Keywords: ARIMA, COVID-19, Infectious disease, SAS, Time series analysis
1. Introduction
In December 2019, a series of pneumonia cases with no identified cause appeared in Wuhan, China, with clinic symptoms similar to viral pneumonia [1, 2]. The novel coronavirus was referred to as SARS-CoV-2, which belongs to the same family of virus that caused severe acute respiratory syndrome (SARS) in 2003 [3]. On March 11, 2020 World Health Organization (WHO) named the disease as coronavirus disease 2019 (COVID-19) [3].
Since the original outbreak, COVID-19 has spread to 221 countries and territories. As of September 1, 2021, a total of 218 930 223 confirmed cases and 4 539 725 deaths were reported [4]. In Alberta, Canada, the first COVID-19 case was reported on March 6, 2020, and through August 26, 2021, a total of 248 954 cases were reported. Among them, the number of deaths reached 2 364 [5].
To control the pandemic spread, Alberta Government implemented a series of strategies including travel restriction, isolation requirement and social distancing mandate. Vaccinations started on December 14, 2020. As of August 26, 2021, 77.7% of 12+ population has received at least one dose (66.1% of the total population in the province), and 69.3% were fully vaccinated (59% of the total population) [5]. With the progress of the vaccinations, Alberta Government planned reopening by stage. To effectively control the pandemic and resume socioeconomic activities, accurately predicting the COVID-19 dynamics using appropriate statistical models are necessary.

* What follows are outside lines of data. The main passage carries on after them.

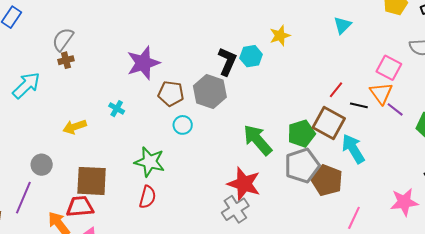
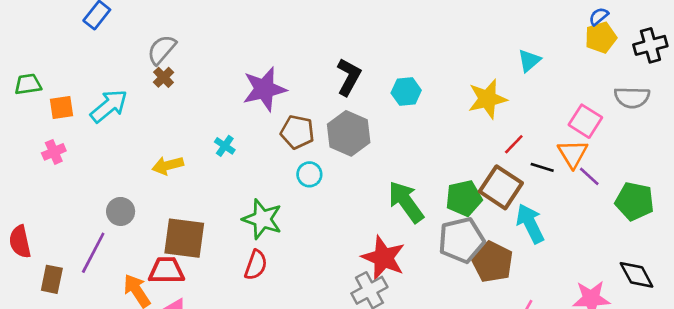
yellow star: (280, 36) -> (487, 99), moved, size x1.4
brown cross: (66, 60) -> (164, 77), turned -35
black L-shape: (227, 61) -> (349, 77), moved

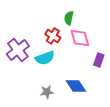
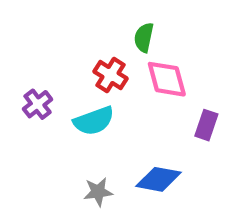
purple cross: (18, 50) -> (38, 104), size x0.6
blue diamond: (76, 86) -> (158, 179), turned -45

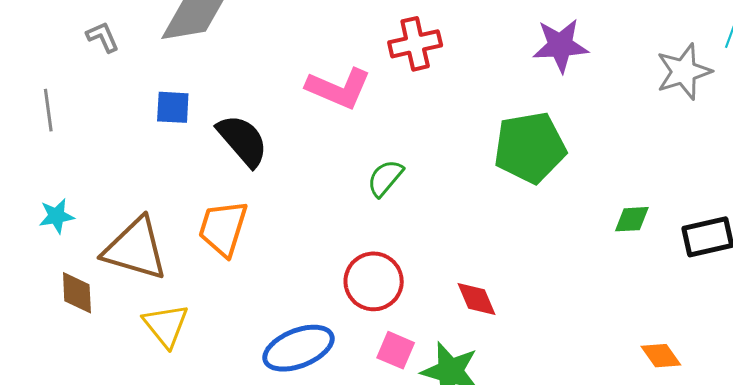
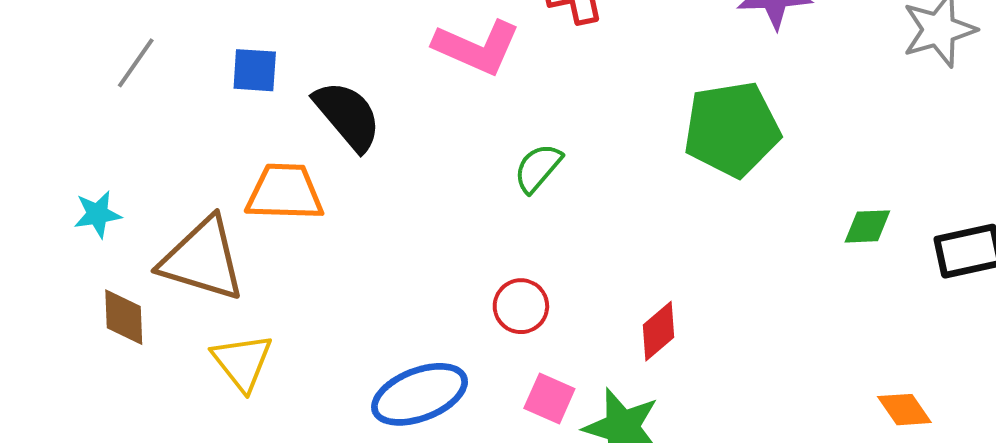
gray line: (48, 110) -> (136, 63), moved, turned 42
orange trapezoid: (223, 228) -> (285, 192), moved, turned 74
red circle: (374, 281) -> (521, 306), size x0.7
red diamond: (477, 299) -> (659, 331), turned 72

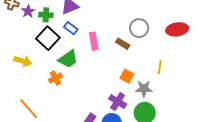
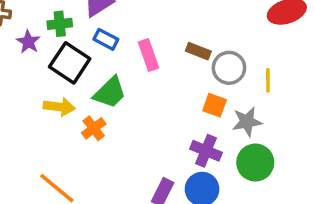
purple star: (28, 11) -> (28, 42), moved
gray circle: (139, 28) -> (229, 68), moved
yellow arrow: (23, 61) -> (59, 107), moved

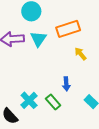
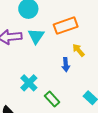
blue arrow: (66, 84) -> (66, 65), moved
cyan cross: (29, 100) -> (29, 83), moved

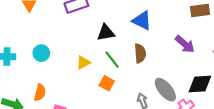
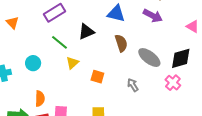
purple arrow: (185, 44) -> (153, 16), moved
green line: (112, 60) -> (60, 42), moved
gray ellipse: (165, 90) -> (149, 58), moved

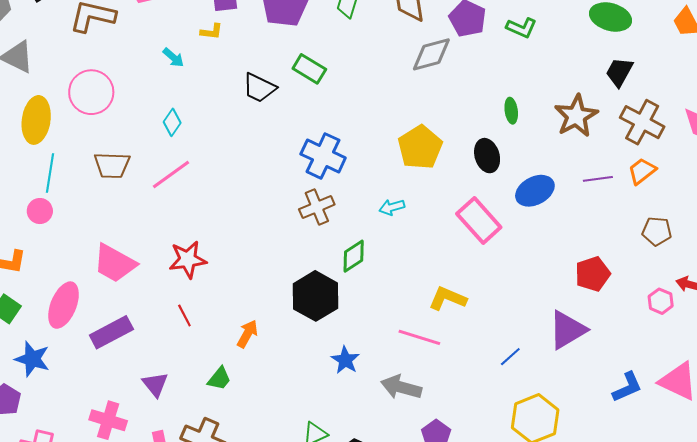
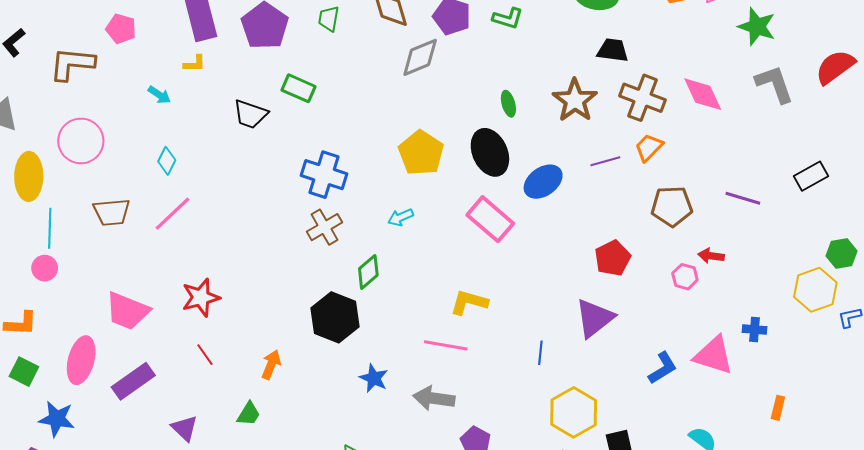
black trapezoid: (619, 72) -> (613, 50), turned 76
black ellipse: (487, 156) -> (490, 152), size x1.4
brown pentagon: (657, 231) -> (672, 206), size x1.4
blue line: (510, 357) -> (540, 353), turned -35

Various statistical models were used to predict the upcoming number of cases and forecast future spread of infectious diseases [6]. Ceylan [7] reviewed different statistical methods such as multivariate linear regression [8], grey forecasting models [9], backpropagation neural networks [10], and simulation models [11]. ArunKumar et al. [6] reviewed machine learning models for short-term forecasts of COVID-19 pandemic, such as support vector regression (SVR) [12], cubic regression [13], random forest [13], ridge regression [13], deep learning long short-term memory (LSTM) network [14] and so on.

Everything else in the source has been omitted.